Сюэли удивленно поднял брови, но промолчал.
 - Так вот: а как для вас звучит русская речь - со стороны? Если не знать русского?
Сюэли на мгновение задумался.
 - Вот так: Сэ-сэ-сэ-сэ-сэ-сэ-сэ-сэ-сэ..., - сказал он очень монотонно.
 - Мда. Тоже ничего хорошего. Хвалиться нечем, - заржал Леша. - Знаешь что? Вот так и должны разговаривать скинхеды. Вся их шайка. Это будет справедливо.
Пожав ему руку, Сюэли вернулся на сцену - не отрепетировано было последнее таошу в цзацзюй. Студент Чжан отказывается последовательно от всех предлагаемых комендантом комнат, так как хочет поселиться не просто в одном общежитии с Ин-Ин, но и как можно ближе к ней. "Западный флигель" без изысков заменен был "западным сектором".

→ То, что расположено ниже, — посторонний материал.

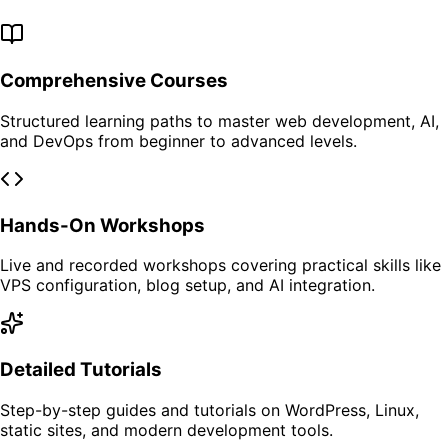
Comprehensive Courses
Structured learning paths to master web development, AI,
and DevOps from beginner to advanced levels.
Hands-On Workshops
Live and recorded workshops covering practical skills like
VPS configuration, blog setup, and AI integration.
Detailed Tutorials
Step-by-step guides and tutorials on WordPress, Linux,
static sites, and modern development tools.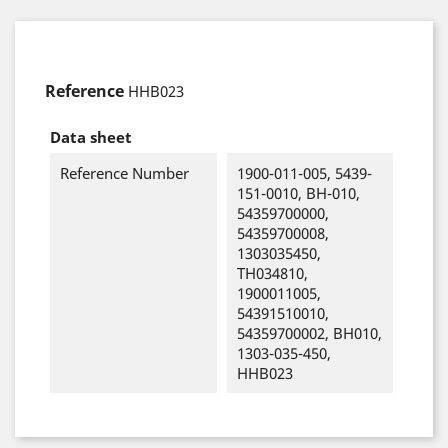
Reference
HHB023
Data sheet
Reference Number
1900-011-005, 5439-
151-0010, BH-010,
54359700000,
54359700008,
1303035450,
TH034810,
1900011005,
54391510010,
54359700002, BH010,
1303-035-450,
HHB023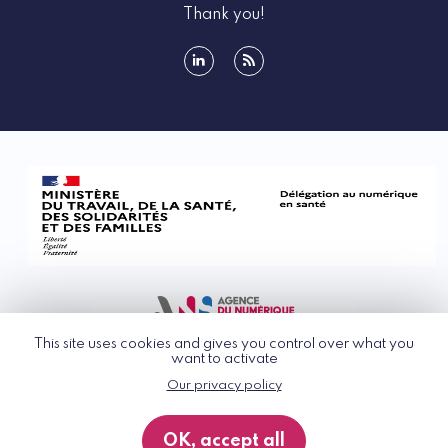
Thank you!
linkedin
rss
This site uses cookies and gives you control over what you
want to activate
Our privacy policy
© G_NIUS 2026
General Terms of Use
OK, accept all
Privacy Policy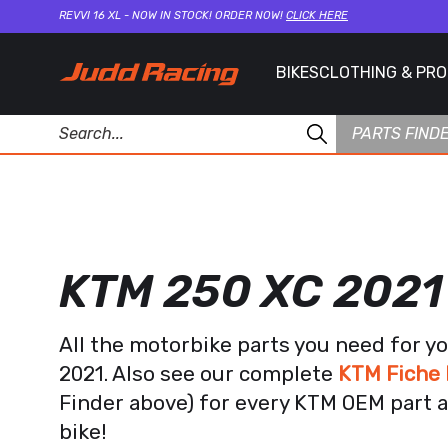
REVVI 16 XL - NOW IN STOCK! ORDER NOW!
CLICK HERE
BIKES
CLOTHING & PR
PARTS FIND
KTM 250 XC 2021
All the motorbike parts you need for y
2021. Also see our complete
KTM Fiche 
Finder above) for every KTM OEM part a
bike!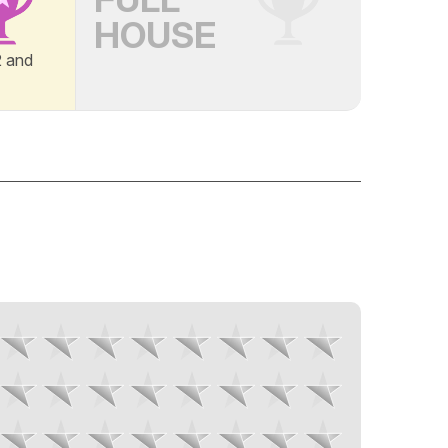
HOUSE
B2 and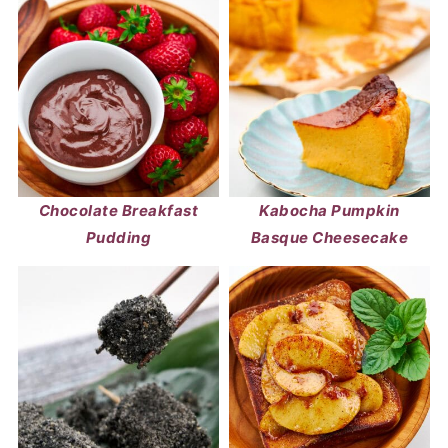
Chocolate Breakfast
Kabocha Pumpkin
Pudding
Basque Cheesecake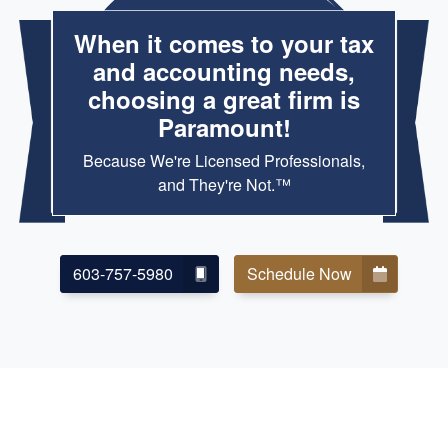
When it comes to your tax
and accounting needs,
choosing a great firm is
Paramount!
Because We're Licensed Professionals,
and They're Not.™
603-757-5980
Schedule Now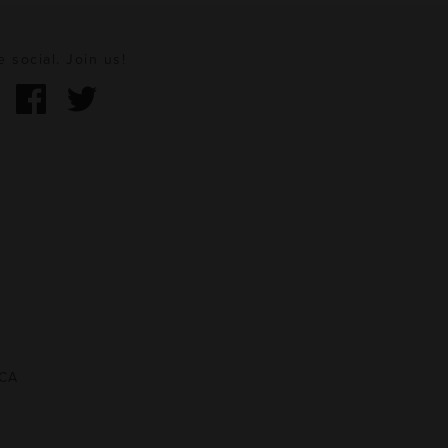
e social. Join us!
 CA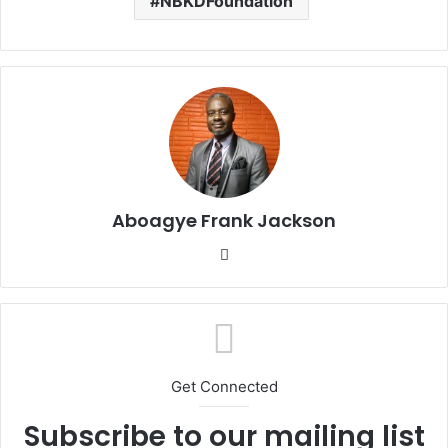
NBKDFoundation
Aboagye Frank Jackson
We
bsi
te
Get Connected
Subscribe to our mailing list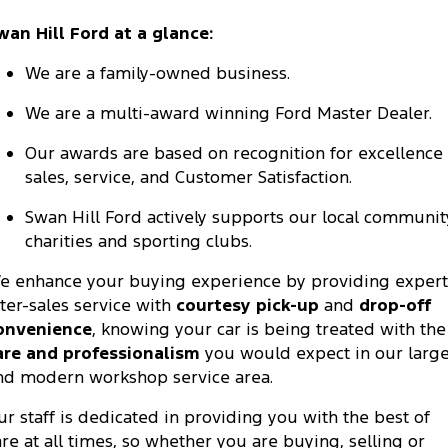
wan Hill Ford at a glance:
We are a family-owned business.
We are a multi-award winning Ford Master Dealer.
Our awards are based on recognition for excellence 
sales, service, and Customer Satisfaction.
Swan Hill Ford actively supports our local communit
charities and sporting clubs.
e enhance your buying experience by providing expert
fter-sales service with
courtesy pick-up
and
drop-off
onvenience
, knowing your car is being treated with the
are and professionalism
you would expect in our larg
nd modern workshop service area.
ur staff is dedicated in providing you with the best of
are at all times, so whether you are buying, selling or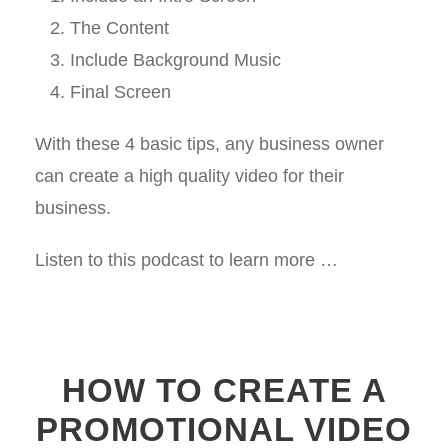
The Content
Include Background Music
Final Screen
With these 4 basic tips, any business owner
can create a high quality video for their
business.
Listen to this podcast to learn more …
HOW TO CREATE A
PROMOTIONAL VIDEO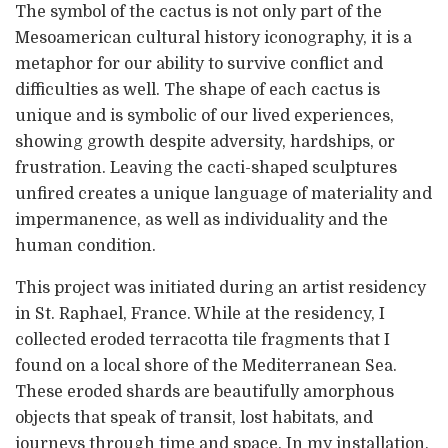
The symbol of the cactus is not only part of the
Mesoamerican cultural history iconography, it is a
metaphor for our ability to survive conflict and
difficulties as well. The shape of each cactus is
unique and is symbolic of our lived experiences,
showing growth despite adversity, hardships, or
frustration. Leaving the cacti-shaped sculptures
unfired creates a unique language of materiality and
impermanence, as well as individuality and the
human condition.
This project was initiated during an artist residency
in St. Raphael, France. While at the residency, I
collected eroded terracotta tile fragments that I
found on a local shore of the Mediterranean Sea.
These eroded shards are beautifully amorphous
objects that speak of transit, lost habitats, and
journeys through time and space. In my installation,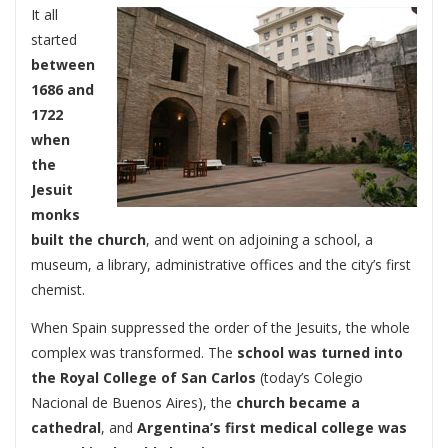
It all
started
between
1686 and
1722
when
the
Jesuit
monks
built the church
, and went on adjoining a school, a
museum, a library, administrative offices and the city’s first
chemist.
When Spain suppressed the order of the Jesuits, the whole
complex was transformed. The
school was turned into
the Royal College of San Carlos
(today’s Colegio
Nacional de Buenos Aires), the
church became a
cathedral
, and
Argentina’s first medical college was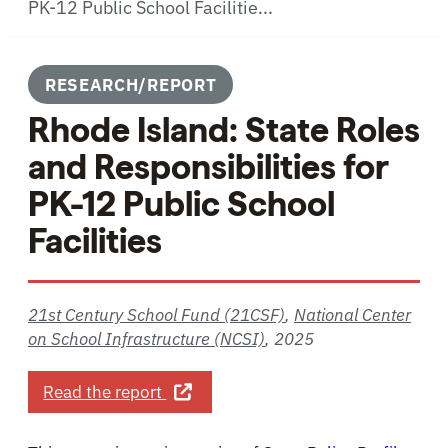
PK-12 Public School Facilitie...
RESEARCH/REPORT
Rhode Island: State Roles
and Responsibilities for
PK-12 Public School
Facilities
21st Century School Fund (21CSF)
,
National Center
on School Infrastructure (NCSI)
,
2025
about Rhode Island: State Roles and 
Read the report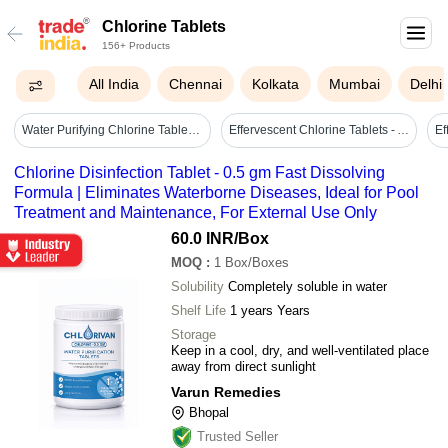
Chlorine Tablets
156+ Products
All India
Chennai
Kolkata
Mumbai
Delhi
Water Purifying Chlorine Tablets - Cas No: 7778-54-3
Effervescent Chlorine Tablets - Application: Swimming Pool Water Treatment
Chlorine Disinfection Tablet - 0.5 gm Fast Dissolving
Formula | Eliminates Waterborne Diseases, Ideal for Pool
Treatment and Maintenance, For External Use Only
60.0 INR
/Box
MOQ
:
1
Box/Boxes
Solubility
Completely soluble in water
Shelf Life
1 years Years
Storage
Keep in a cool, dry, and well-ventilated place
away from direct sunlight
Varun Remedies
Bhopal
Trusted Seller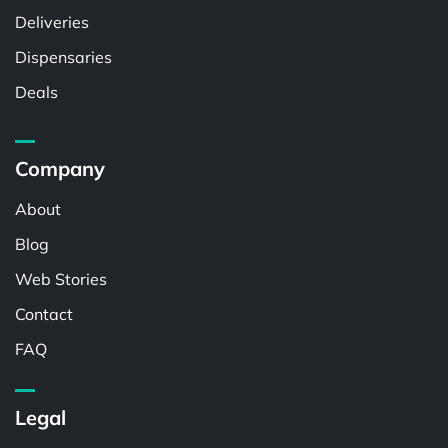
Deliveries
Dispensaries
Deals
Company
About
Blog
Web Stories
Contact
FAQ
Legal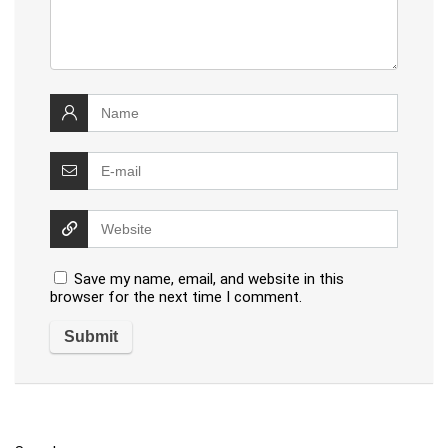
Save my name, email, and website in this
browser for the next time I comment.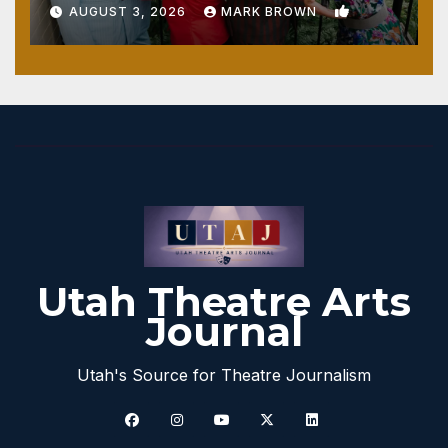
1
AUGUST 3, 2026
MARK BROWN
Utah Theatre Arts
Journal
Utah's Source for Theatre Journalism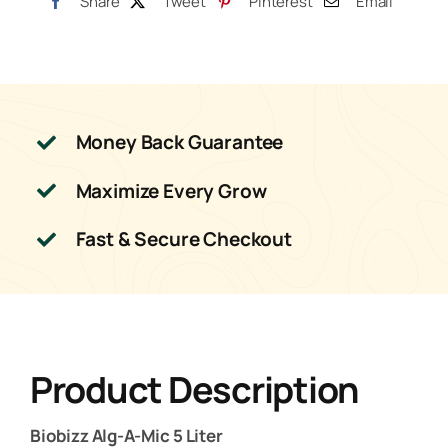
Share
Tweet
Pinterest
Email
Money Back Guarantee
Maximize Every Grow
Fast & Secure Checkout
Product Description
Biobizz Alg-A-Mic 5 Liter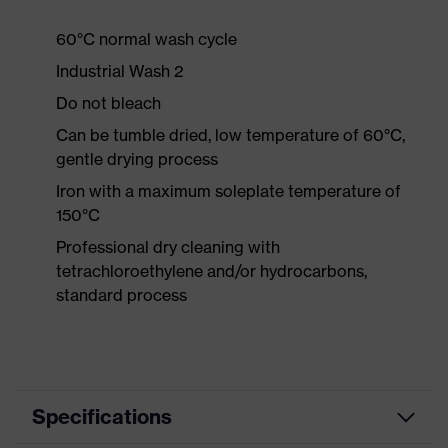
60°C normal wash cycle
Industrial Wash 2
Do not bleach
Can be tumble dried, low temperature of 60°C,
gentle drying process
Iron with a maximum soleplate temperature of
150°C
Professional dry cleaning with
tetrachloroethylene and/or hydrocarbons,
standard process
Specifications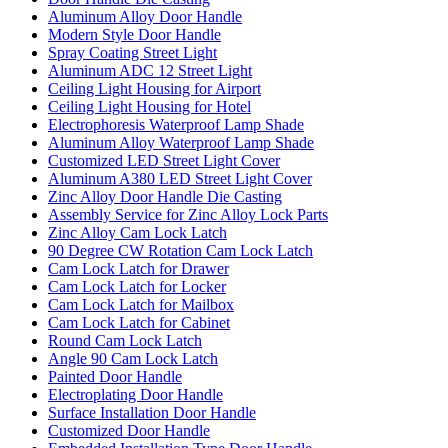
Aluminum Alloy Door Handle
Modern Style Door Handle
Spray Coating Street Light
Aluminum ADC 12 Street Light
Ceiling Light Housing for Airport
Ceiling Light Housing for Hotel
Electrophoresis Waterproof Lamp Shade
Aluminum Alloy Waterproof Lamp Shade
Customized LED Street Light Cover
Aluminum A380 LED Street Light Cover
Zinc Alloy Door Handle Die Casting
Assembly Service for Zinc Alloy Lock Parts
Zinc Alloy Cam Lock Latch
90 Degree CW Rotation Cam Lock Latch
Cam Lock Latch for Drawer
Cam Lock Latch for Locker
Cam Lock Latch for Mailbox
Cam Lock Latch for Cabinet
Round Cam Lock Latch
Angle 90 Cam Lock Latch
Painted Door Handle
Electroplating Door Handle
Surface Installation Door Handle
Customized Door Handle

В трепете я иду следом за вами,
Не передать это чувство словами -
Связка ключей, что у вас в рукаве,
Перенесёт меня в царство Пэнлая!
Мне комнатушка сгодится любая
Что бы за дверь вы ни отперли мне,
Буду я счастлив вполне.
Слишком роскошно в восточных покоях -
Мне неудобно и слышать такое.
Жить возле кухни такому аскету, как я? -
Прахом пойдёт, я боюсь, вся аскеза моя.
В западном секторе есть небольшая клетушка -
Думаю, там-то моя и поместится тушка.

Леша зашел на самом деле не просто так. Он пришел пригласить Сюэли поехать с ним в поиск, а заодно и объяснить ему, что это такое.
 - Смотри: твой дед в 44-м перешел или пытался перейти советско-китайскую границу. Соответственно, как-то это событие могло быть зафиксировано. Ты ищешь, в общем, все что угодно о нем, так? Ну, тебе логично поехать в Любань, в Любанскую экспедицию. В поиск. Там просто соберется огромное количество людей, большинство - историки, каждый знает что-то свое. Где еще поспрашивать, если не там?
 - Уйти в поиск, - повторил Сюэли.
 - Да. То есть нет. Это не поиск мистического видения. Поехать со мной, еще там с людьми на Вахту Памяти, в Ленинградскую область. Это в апреле-мае. До мая еще подготовиться можно, короткую историческую справку я тебе хоть сейчас дам. А поскольку ты все равно кирпичи грузишь - значит, можно считать, физическая подготовка есть. Там что вообще происходит, в этих экспедициях? Мы находим останки бойцов, идентифицируем, если можно, и перезахораниваем. Почему конкретно Любань? В 43-м году там была неудачная Смердынская операция Ленфронта, десять дней, 18 тысяч убитых. Да, еще, извини, я твое сочинение прочел - ну, оно у тебя в комнате валялось. В прошлый раз, пока сидел, тебя ждал... Про войну. Ну, в свете этого сочинения я опять-таки думаю, что тебе логично поехать в Любань.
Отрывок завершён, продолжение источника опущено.